> [AIM OF THE TASK] Nothing but the lines below from the one holding "This screenshot has" up to and including the one holding "Image resolution: width=434" should be copied, exactly and without pictures.

> [DATASET CONTENT]
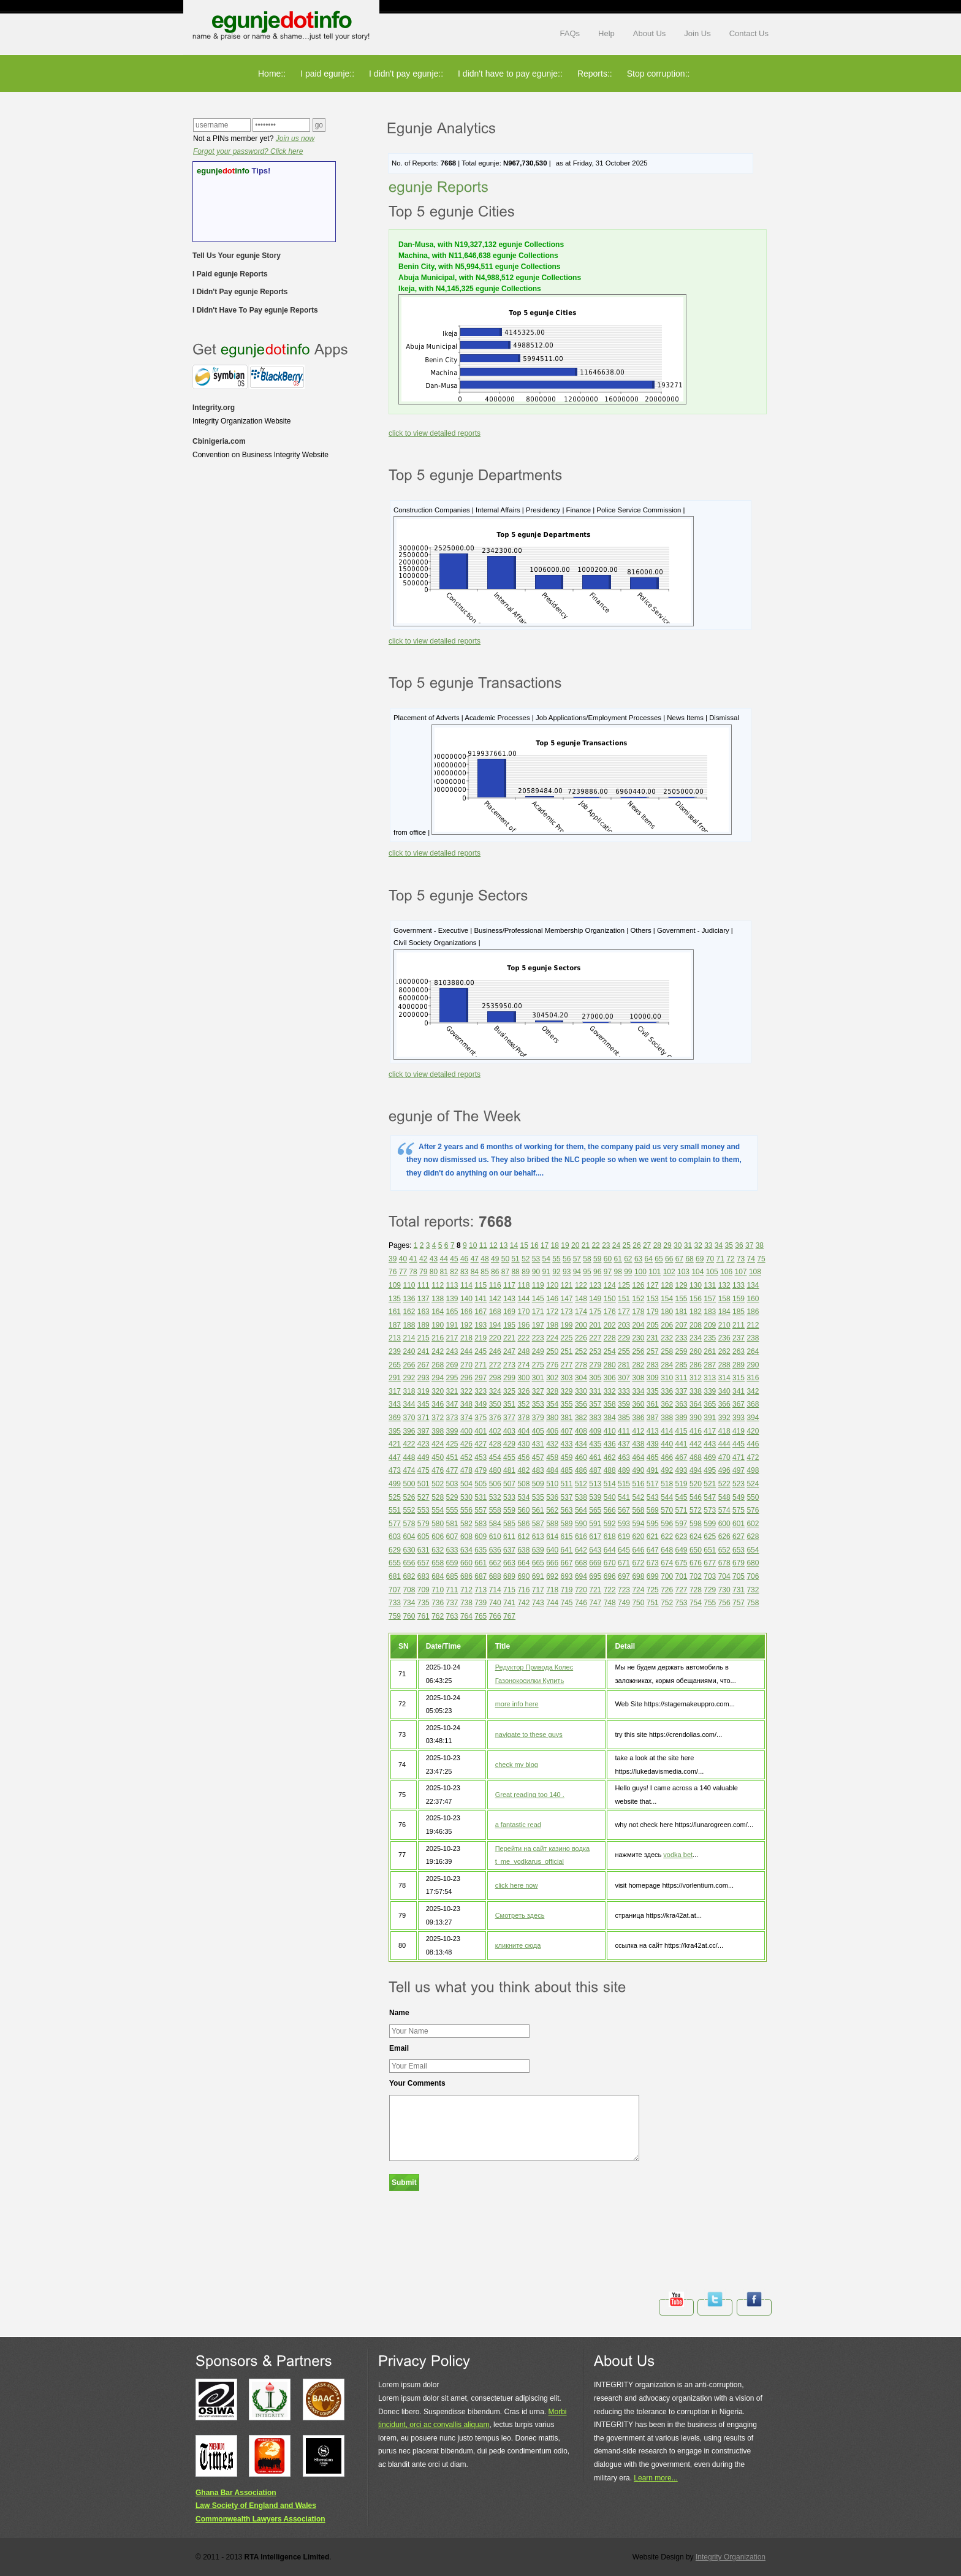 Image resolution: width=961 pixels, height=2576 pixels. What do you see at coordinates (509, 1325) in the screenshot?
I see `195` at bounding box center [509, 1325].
--
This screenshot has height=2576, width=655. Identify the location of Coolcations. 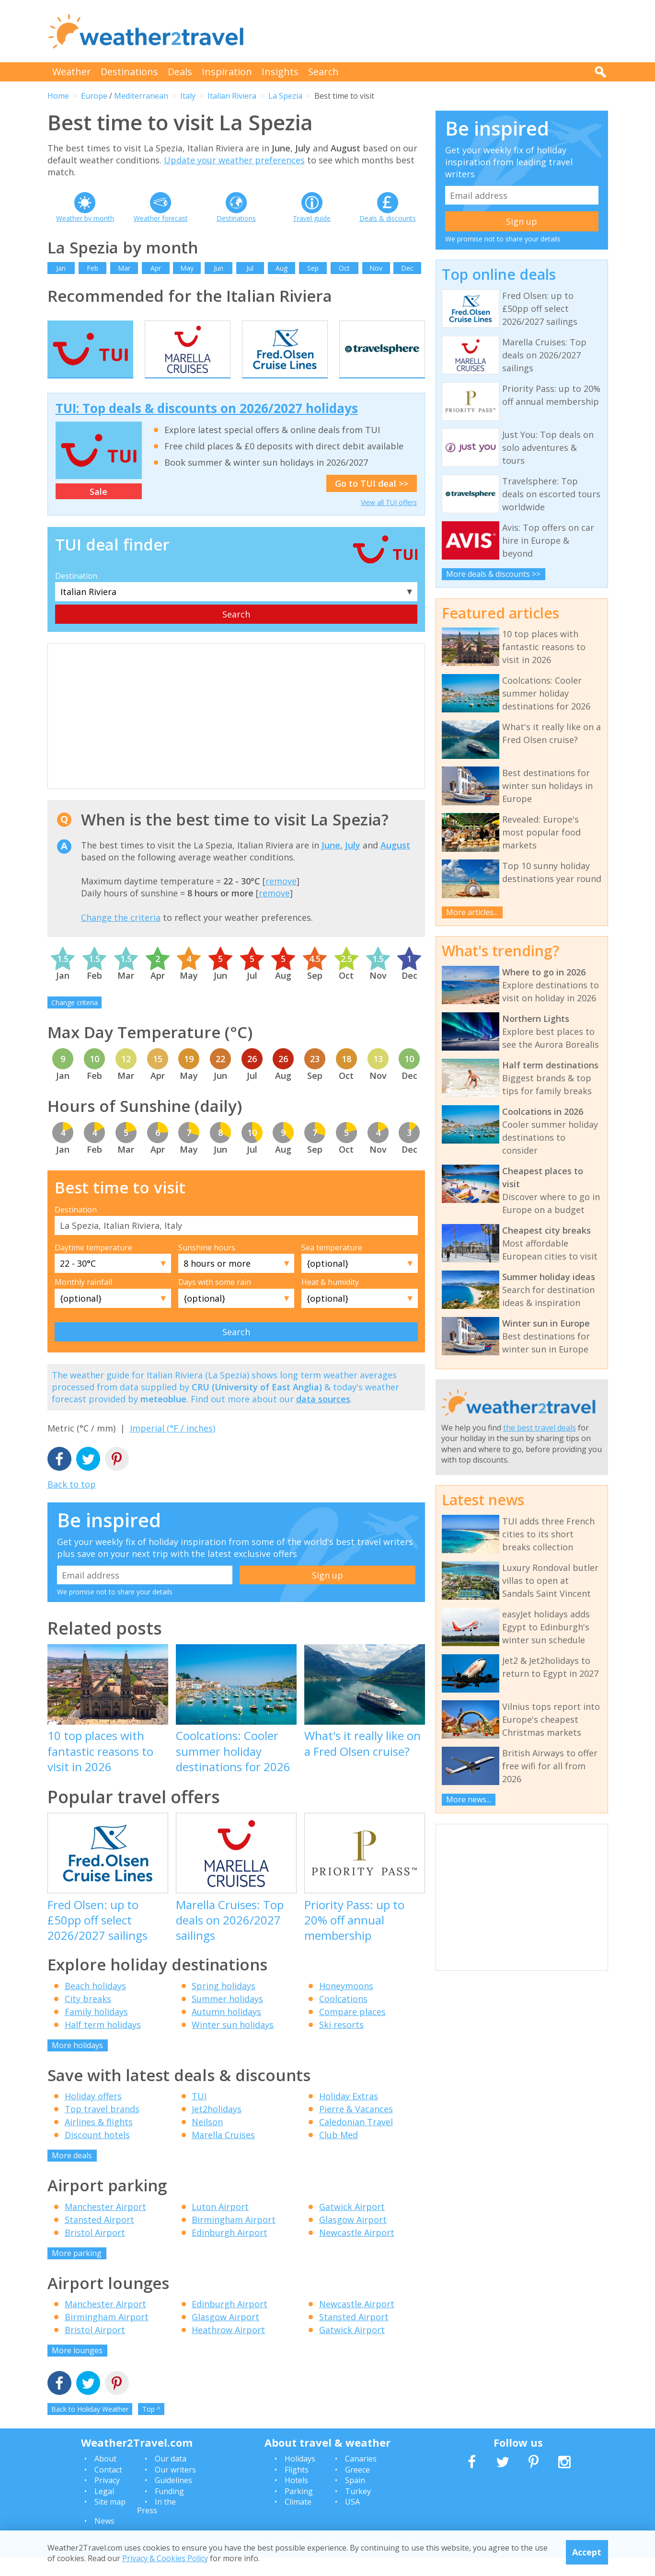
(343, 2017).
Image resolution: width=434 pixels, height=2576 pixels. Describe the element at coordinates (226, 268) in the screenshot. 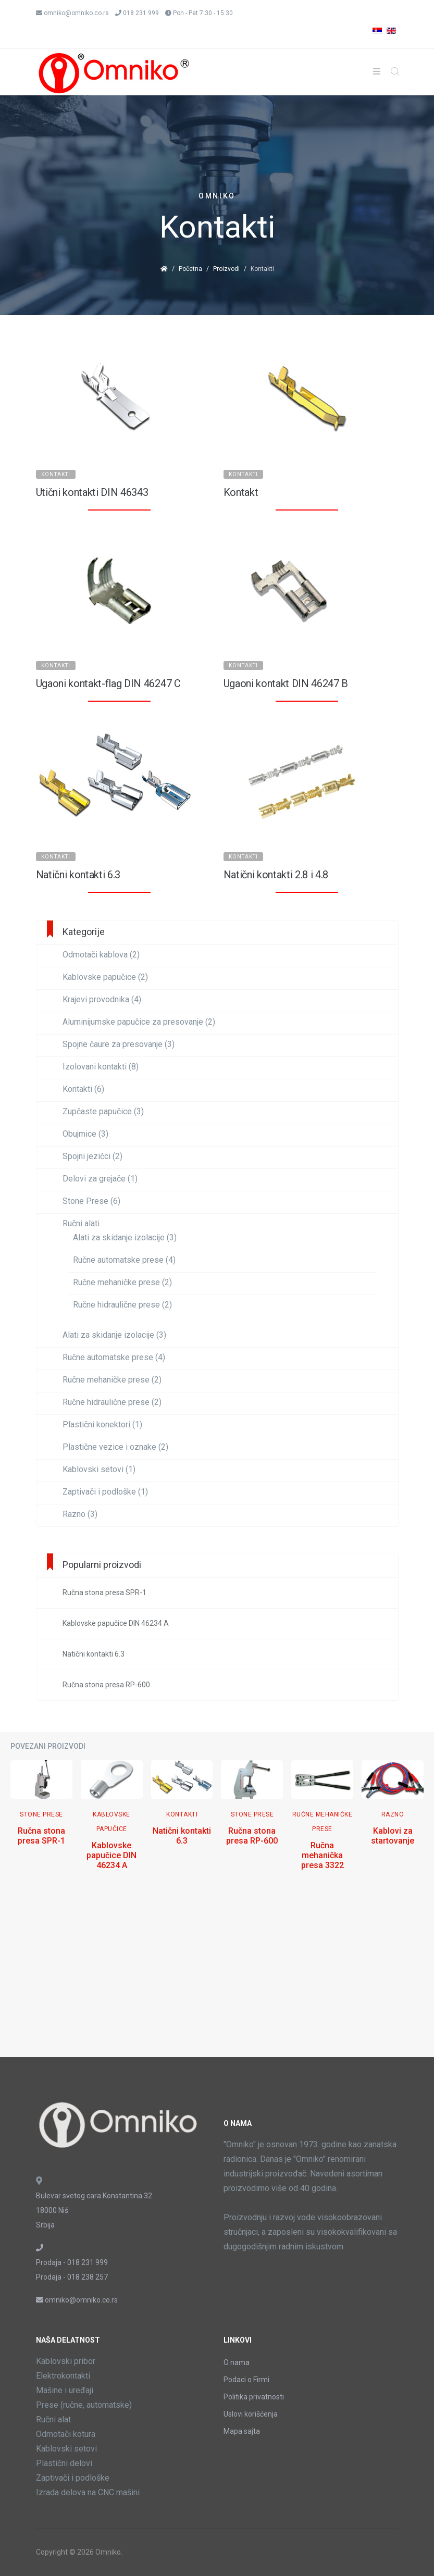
...
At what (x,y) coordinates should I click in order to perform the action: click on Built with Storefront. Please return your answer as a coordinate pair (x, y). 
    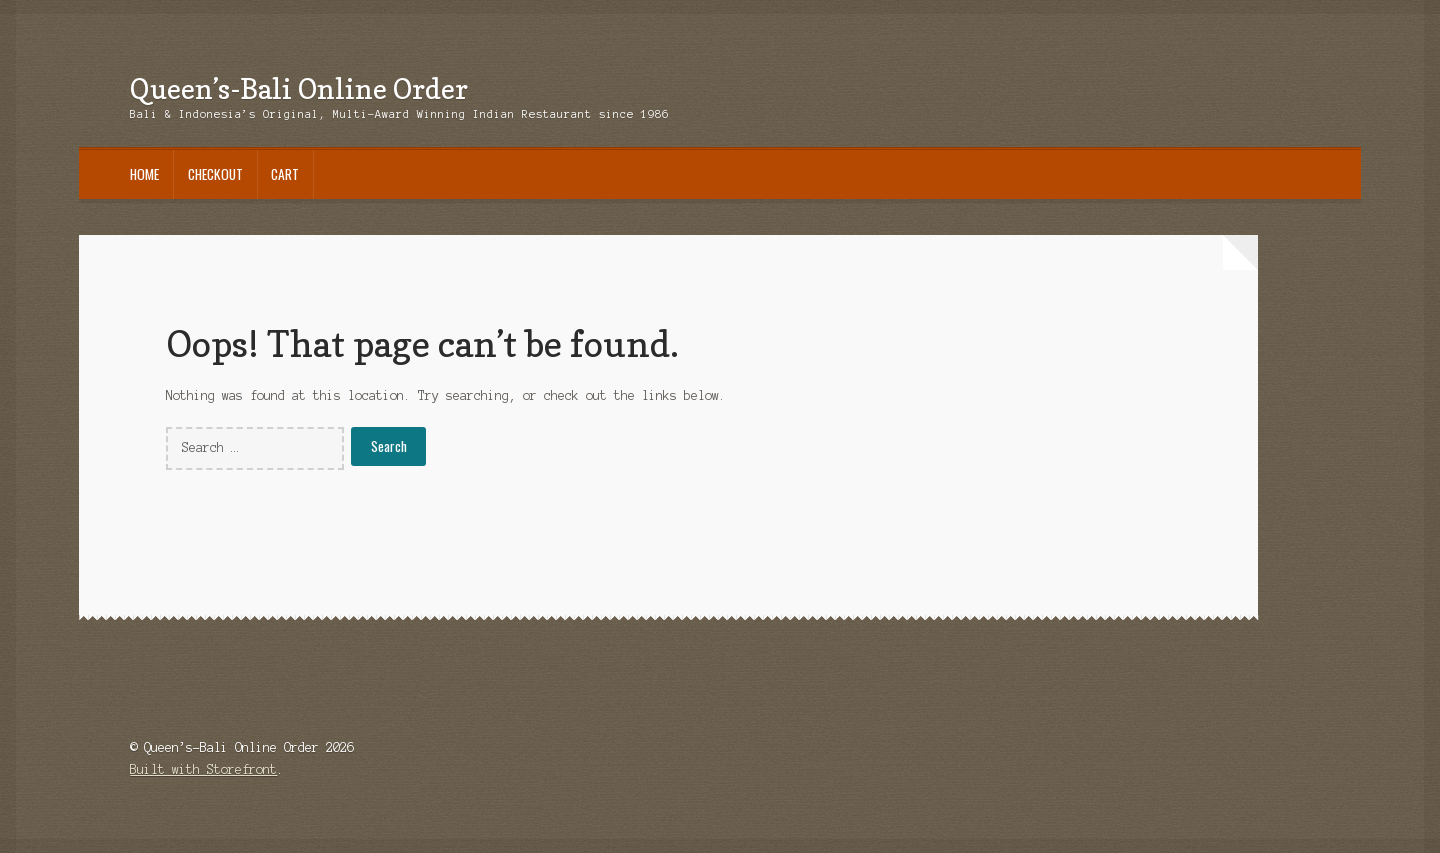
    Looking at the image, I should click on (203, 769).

> [EXPECTED ANSWER]
This screenshot has height=2576, width=655. Identify the location of Coolcations. 
(343, 2017).
Image resolution: width=434 pixels, height=2576 pixels. Describe the element at coordinates (226, 268) in the screenshot. 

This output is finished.